ArtifexSoftware / pdf2docx

Open source Python library for converting PDF to DOCX.
https://pdf2docx.readthedocs.io
GNU Affero General Public License v3.0
2.5k stars 369 forks source link

Is there any way to improve the layout restoration? #137

Open liuxunfei opened 2 years ago

liuxunfei commented 2 years ago

1804.10371.pdf 1804.10371.docx

dothinking commented 2 years ago

Hi liuxunfei, it seems no pdf and docx are uploaded.

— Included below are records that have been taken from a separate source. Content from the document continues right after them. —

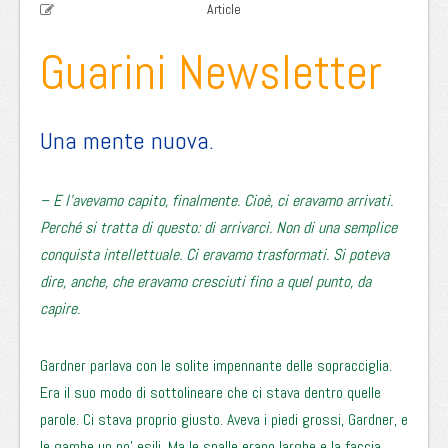
Article
Guarini Newsletter
Una mente nuova.
– E l’avevamo capito, finalmente. Cioè, ci eravamo arrivati.
Perché si tratta di questo: di arrivarci. Non di una semplice
conquista intellettuale. Ci eravamo trasformati. Si poteva
dire, anche, che eravamo cresciuti fino a quel punto, da
capire.
Gardner parlava con le solite impennante delle sopracciglia.
Era il suo modo di sottolineare che ci stava dentro quelle
parole. Ci stava proprio giusto. Aveva i piedi grossi, Gardner, e
le gambe un po’ esili. Ma le spalle erano larghe e la faccia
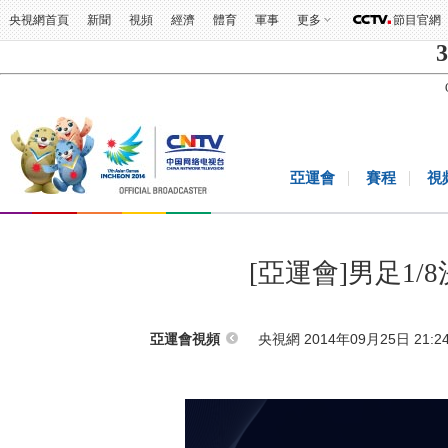
央視網首頁
新聞
視頻
經濟
體育
軍事
更多
節目官網
3
亞運會
賽程
視
[亞運會]男足1/
央視網 2014年09月25日 21:2
亞運會視頻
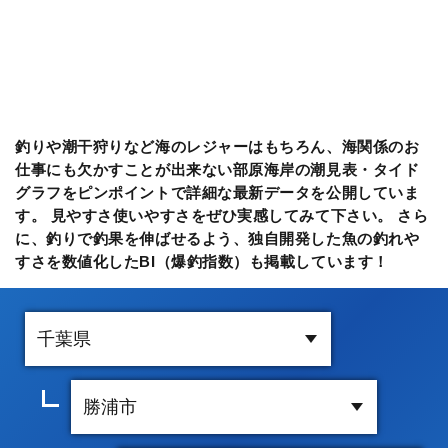
釣りや潮干狩りなど海のレジャーはもちろん、海関係のお
仕事にも欠かすことが出来ない部原海岸の潮見表・タイド
グラフをピンポイントで詳細な最新データを公開していま
す。 見やすさ使いやすさをぜひ実感してみて下さい。 さら
に、釣りで釣果を伸ばせるよう、独自開発した魚の釣れや
すさを数値化したBI（爆釣指数）も掲載しています！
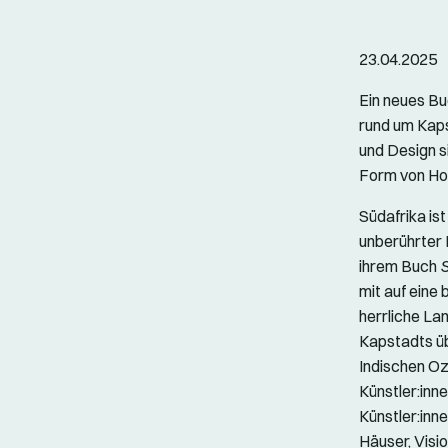
23.04.2025
Ein neues Bu
rund um Kaps
und Design si
Form von Hom
Südafrika is
unberührter N
ihrem Buch
S
mit auf eine 
herrliche La
Kapstadts üb
Indischen Oz
Künstler:inne
Künstler:inne
Häuser, Visi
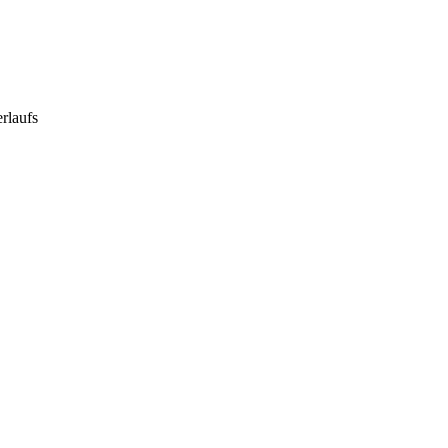
rlaufs
tzung für Sie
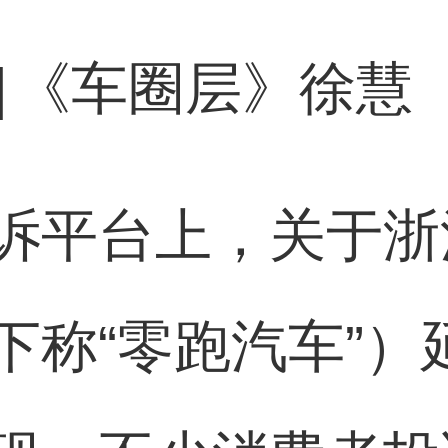
]
《车圈层》徐慧
诉平台上，关于浙
下称“零跑汽车”）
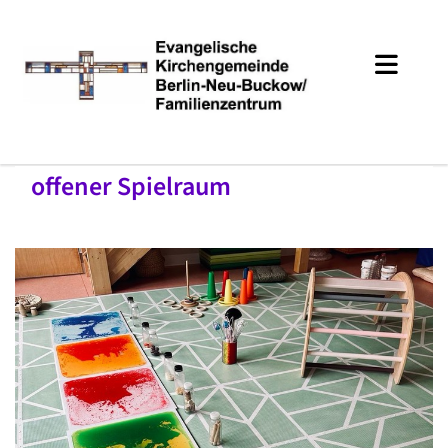
offener Spielraum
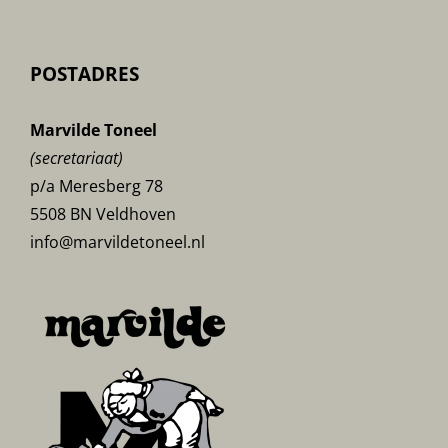
POSTADRES
Marvilde Toneel
(secretariaat)
p/a Meresberg 78
5508 BN Veldhoven
info@marvildetoneel.nl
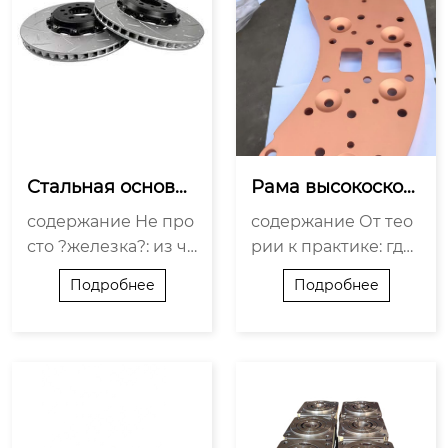
оими руками: что р
осяки? Взаимодейс
еально, а что — лову
твие с системой: оп
шка Заключение...
ора не остров П...
Стальная основа
Рама высокоскор
 тормоза: иннова
остного тормоза:
содержание Не про
содержание От тео
ции и надежност
 инновации и ухо
сто ?железка?: из че
рии к практике: где
ь?
д?
го на самом деле де
кроется подвох? Ин
Подробнее
Подробнее
лают основу Иннов
новации: что реаль
ации: куда движетс
но работает, а что —
я разработка? Наде
маркетинг? Уход и о
жность: что ее лома
бслуживание: забы
ет на практике? Свя
тые процедуры Слу
зь с другими компо
чай из практики: ког
нентами: система, а
да экономия на мат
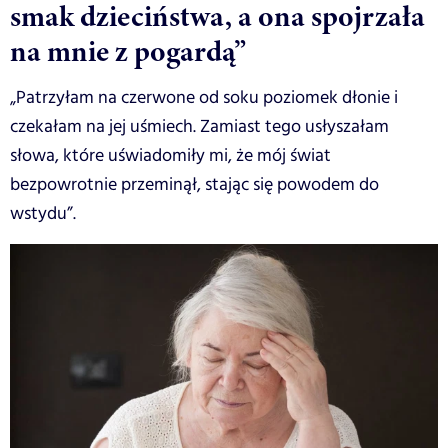
smak dzieciństwa, a ona spojrzała
na mnie z pogardą”
„Patrzyłam na czerwone od soku poziomek dłonie i
czekałam na jej uśmiech. Zamiast tego usłyszałam
słowa, które uświadomiły mi, że mój świat
bezpowrotnie przeminął, stając się powodem do
wstydu”.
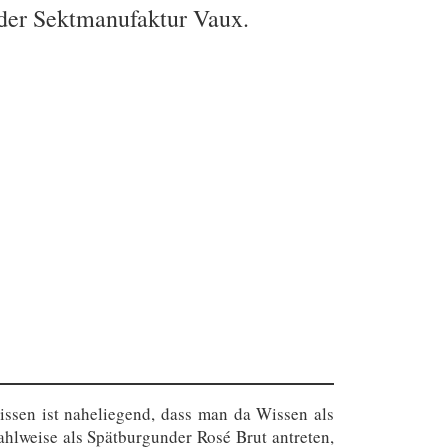
 der Sektmanufaktur Vaux.
ssen ist naheliegend, dass man da Wissen als
lweise als Spätburgunder Rosé Brut antreten,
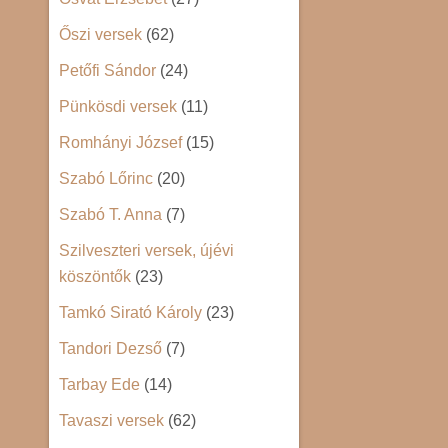
Őszi versek
(62)
Petőfi Sándor
(24)
Pünkösdi versek
(11)
Romhányi József
(15)
Szabó Lőrinc
(20)
Szabó T. Anna
(7)
Szilveszteri versek, újévi
köszöntők
(23)
Tamkó Sirató Károly
(23)
Tandori Dezső
(7)
Tarbay Ede
(14)
Tavaszi versek
(62)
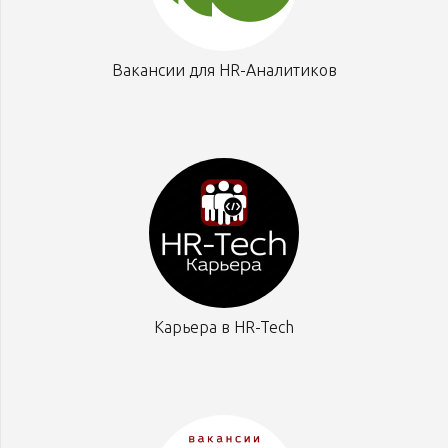
Вакансии для HR-Аналитиков
Карьера в HR-Tech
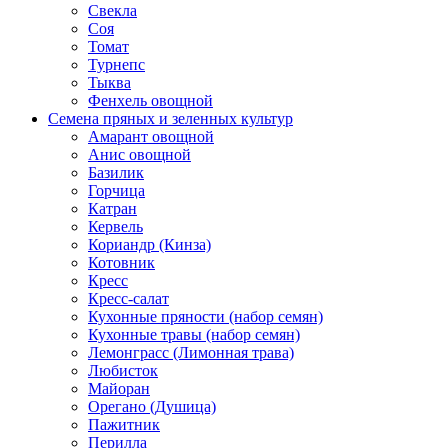
Свекла
Соя
Томат
Турнепс
Тыква
Фенхель овощной
Семена пряных и зеленных культур
Амарант овощной
Анис овощной
Базилик
Горчица
Катран
Кервель
Кориандр (Кинза)
Котовник
Кресс
Кресс-салат
Кухонные пряности (набор семян)
Кухонные травы (набор семян)
Лемонграсс (Лимонная трава)
Любисток
Майоран
Орегано (Душица)
Пажитник
Перилла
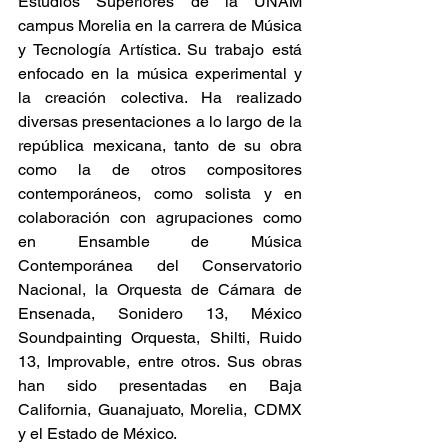
Estudios Superiores de la UNAM 
campus Morelia en la carrera de Música 
y Tecnología Artística. Su trabajo está 
enfocado en la música experimental y 
la creación colectiva. Ha realizado 
diversas presentaciones a lo largo de la 
república mexicana, tanto de su obra 
como la de otros compositores 
contemporáneos, como solista y en 
colaboración con agrupaciones como 
en Ensamble de Música 
Contemporánea del Conservatorio 
Nacional, la Orquesta de Cámara de 
Ensenada, Sonidero 13, México 
Soundpainting Orquesta, Shilti, Ruido 
13, Improvable, entre otros. Sus obras 
han sido presentadas en Baja 
California, Guanajuato, Morelia, CDMX 
y el Estado de México.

liuxunfei commented 2 years ago

src.pdf dst.docx

Hi dothinking, in windows, use the pdf2docx convert command to convert the above PDF into docx. The pictures, tables, and paragraphs in docx are disorderly, and some paragraphs in the source PDF are turned into tables in docx. Is this the problem of PDF data parsing or the problem of data backfilling during layout restoration when word is finally generated? Is there room for optimization

dothinking commented 2 years ago

Many thanks for providing a good case.

Is this the problem of PDF data parsing or the problem of data backfilling during layout restoration when word is finally generated?

It's the problem of layout analysis. Currently, a very simple layout analysis algorithm is applied, focusing on converting the floating layout in PDF to flowing layout in docx, aiming to create the docx in a similar look. Accordingly, you can see tables are commonly used for layout control.

Is there room for optimization

Machine learning is now a powerful technique for layout analysis, but I'm not yet willing to use it because this will increase the installation / setup difficulty, e.g., tensorflow, or pytorch, especially for the elementary users. I'm now trying traditional computer vision method with python-opencv, but might need more time for a release.